The reader may be reminded of the famous line from Forrest Gump, “…life was like a box of chocolates…” For the analogy to be valid, there has to be a true connection point between the two things being compared (e.g., life and a box of chocolates), but analogies are always limited, at best. Usually there is some connection between the two things being compared, but other considerations are left out to the point that the analogy obscures reality rather than clarifying it. This can be seen in the popular “life is like a race” or the “different starting-points” analogy.

The Different Forms of the Analogy

The starting-point or starting line or race analogy takes other forms, but was probably best articulated by Lyndon Johnson, who is quoted within the quote below. More recently, it has been stated by Ibram X. Kendi in his How to Be an Antiracist,

The only remedy to racist discrimination is antiracist discrimination. The only remedy to past discrimination is present discrimination. The only remedy to present discrimination is future discrimination. As President Lyndon B. Johnson said in 1965, “You do not take a person who, for years, has been hobbled by chains and liberate him, bring him up to the starting line of a race and then say, ‘You are free to compete with all the others,’ and still justly believe that you have been completely fair.” As US Supreme Court Justice Harry Blackmun wrote in 1978, “In order to get beyond racism, we must first take account of race. There is no other way. And in order to treat some persons equally, we must treat them differently.” (emphasis added)

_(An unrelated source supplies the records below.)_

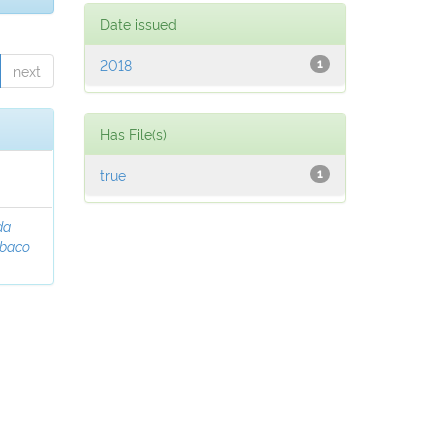
Date issued
2018
1
next
Has File(s)
true
1
da
abaco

To be fair, blacks in America had been under a legalized racial caste system, however, Kendi and others of similar views do not want to do away with racial caste systems, they just want to reverse them. We can note that the starting-point or race analogy is key to their argumentation—nothing can be fair until starting points in life are equalized. A similar type of argument is made by John Rawls in A Theory of Justice where he makes his “Veil of Ignorance” analogy—that if we were somehow behind this veil of ignorance and could choose how the world system ought to be before we were born, not knowing our circumstances at birth, then we would choose egalitarianism just to be safe.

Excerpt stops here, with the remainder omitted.